## What is needed
Among the entries below, how many lines hold "screenshot"? Reply with the number only.
============================================================
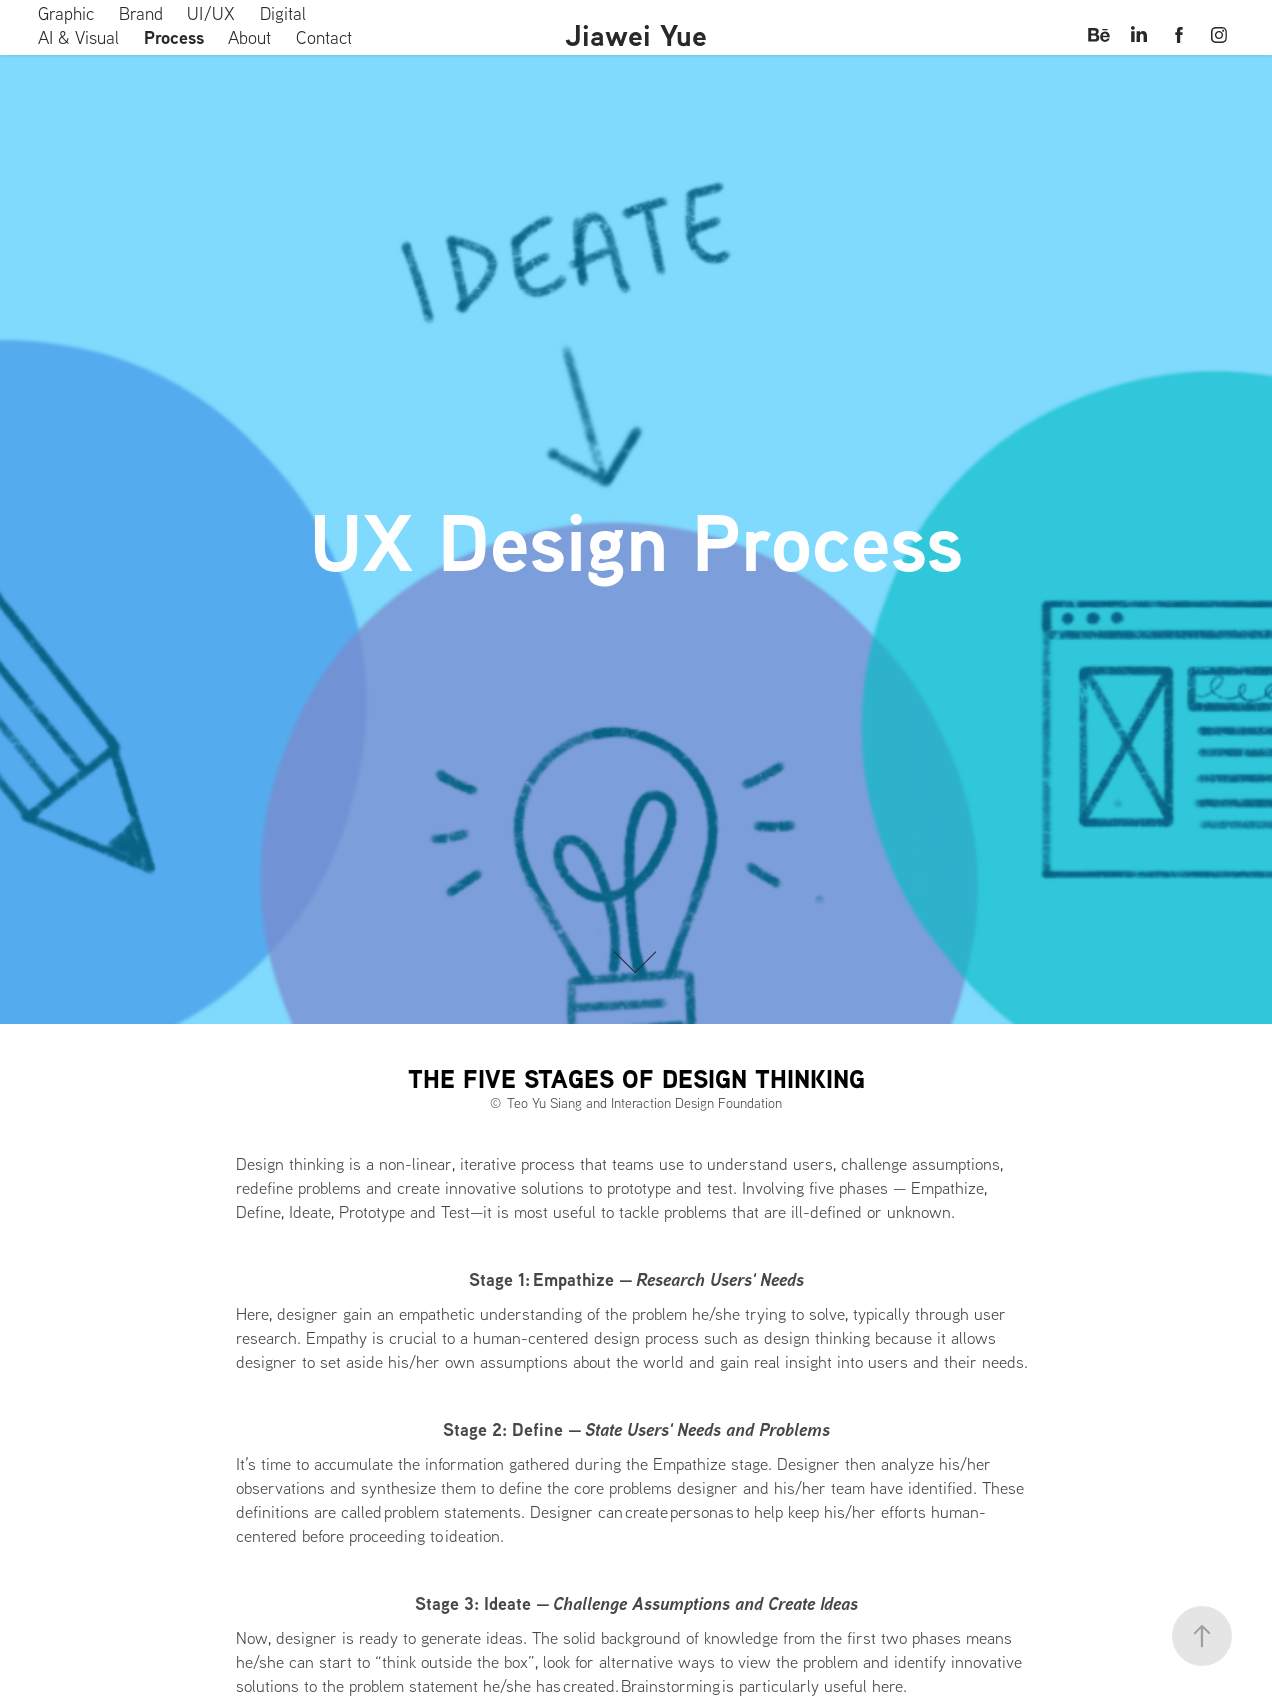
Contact (324, 37)
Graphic (66, 13)
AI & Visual (78, 37)
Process (174, 37)
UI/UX (211, 13)
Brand (141, 13)
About (249, 37)
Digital (283, 13)
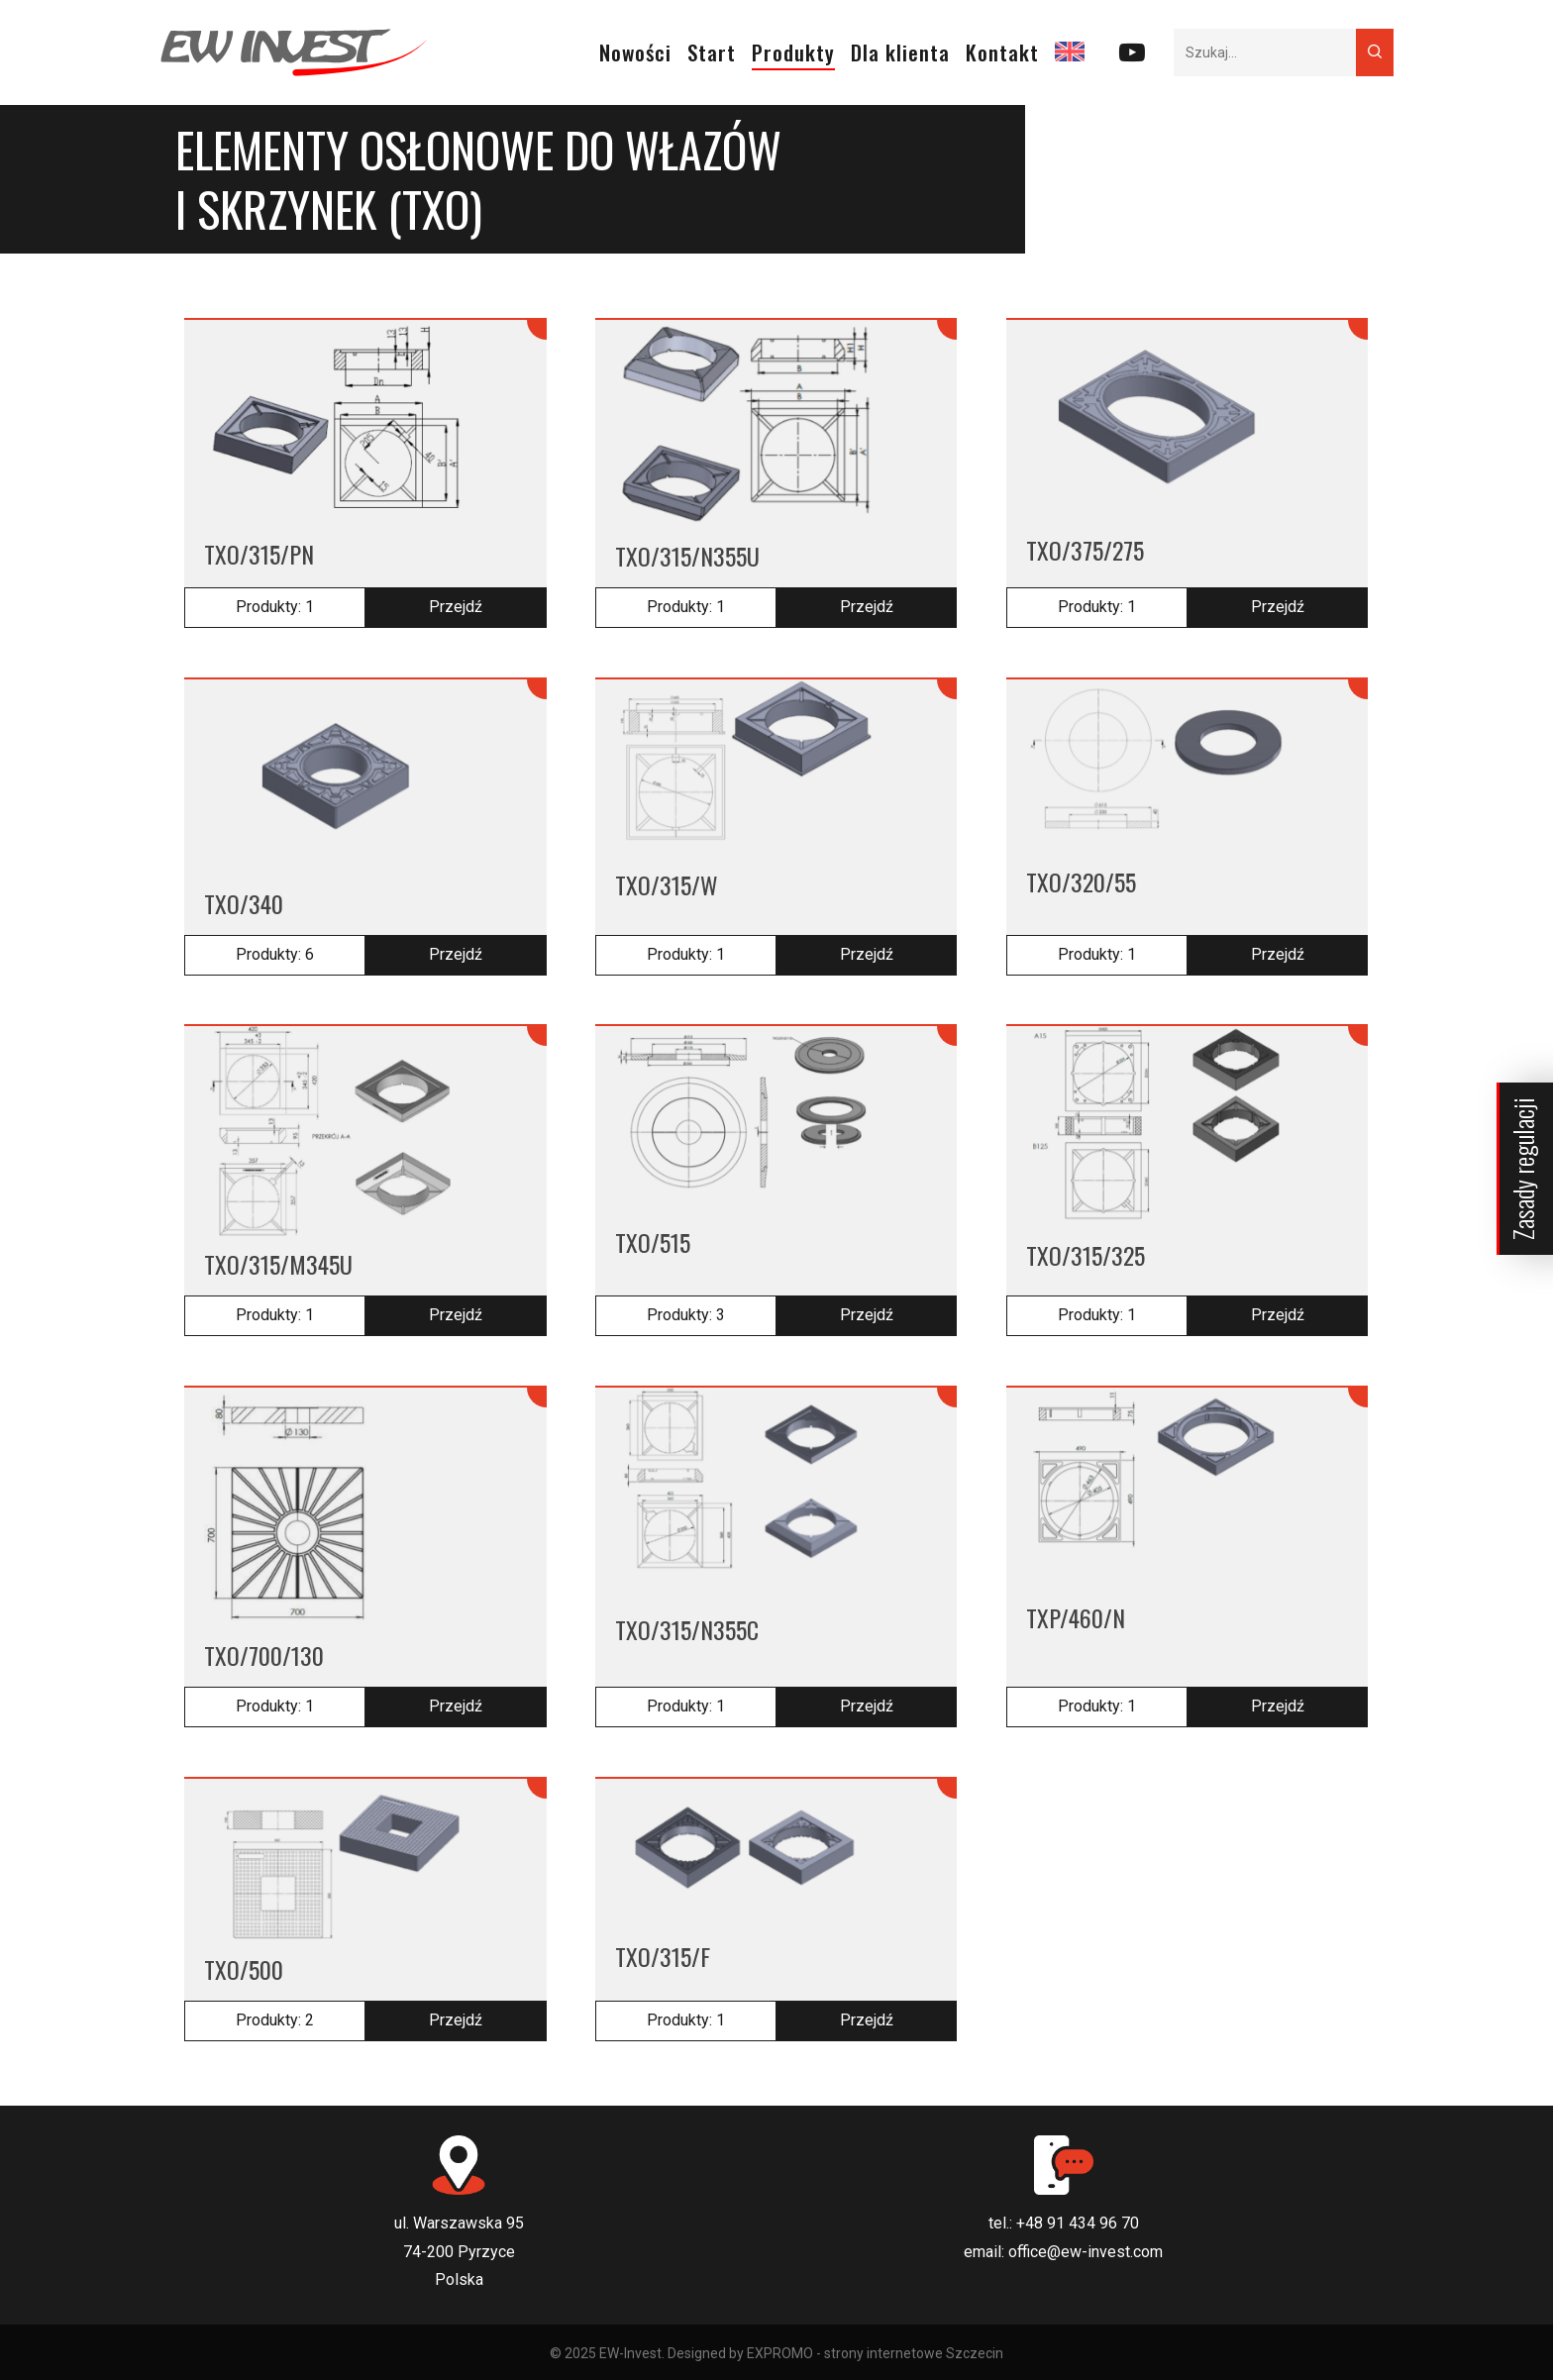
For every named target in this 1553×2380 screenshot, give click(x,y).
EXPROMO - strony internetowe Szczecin (875, 2353)
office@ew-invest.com (1085, 2251)
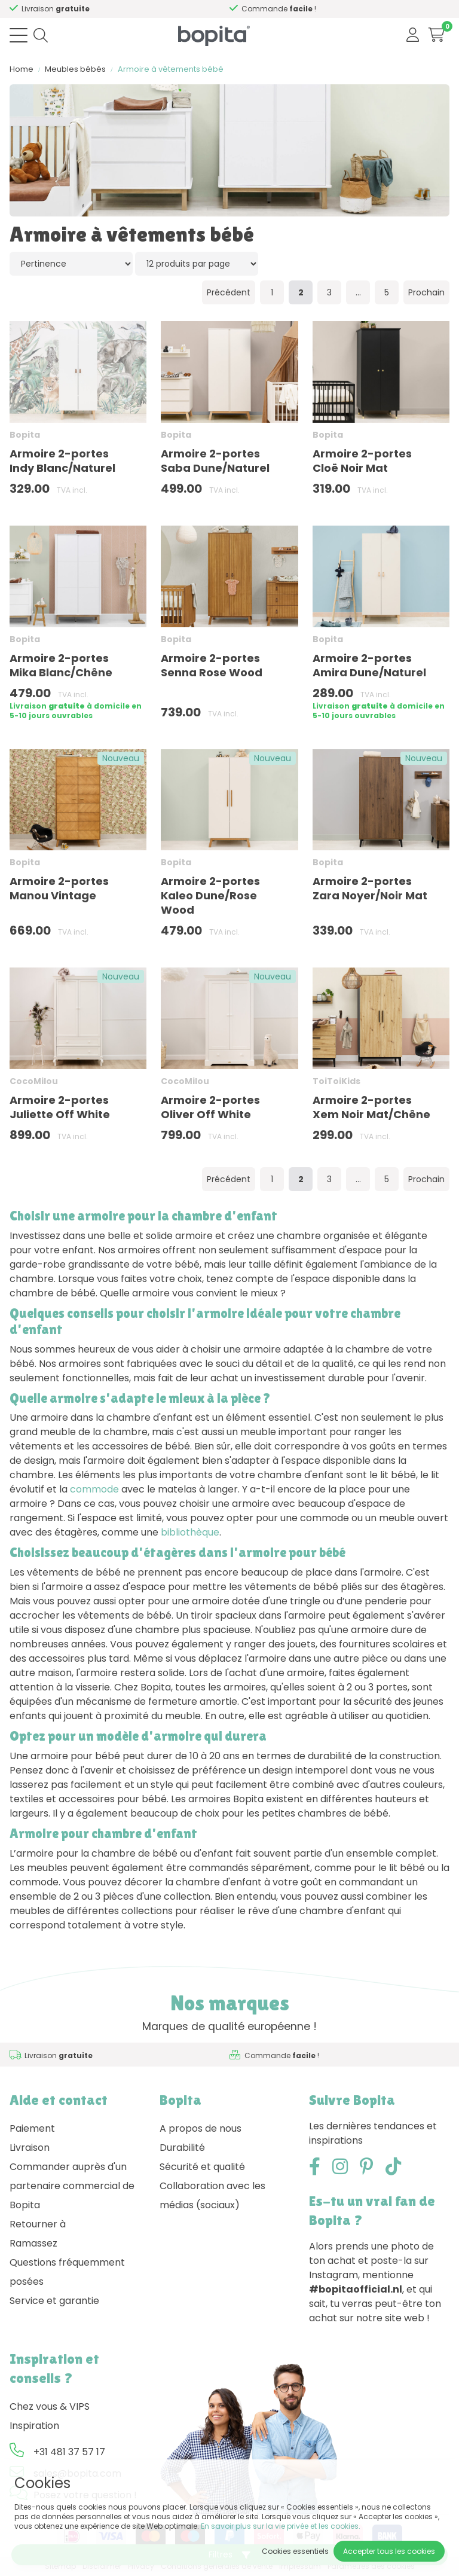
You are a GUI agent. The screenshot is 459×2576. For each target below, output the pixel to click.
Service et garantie (54, 2301)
============================================================
## Written response
2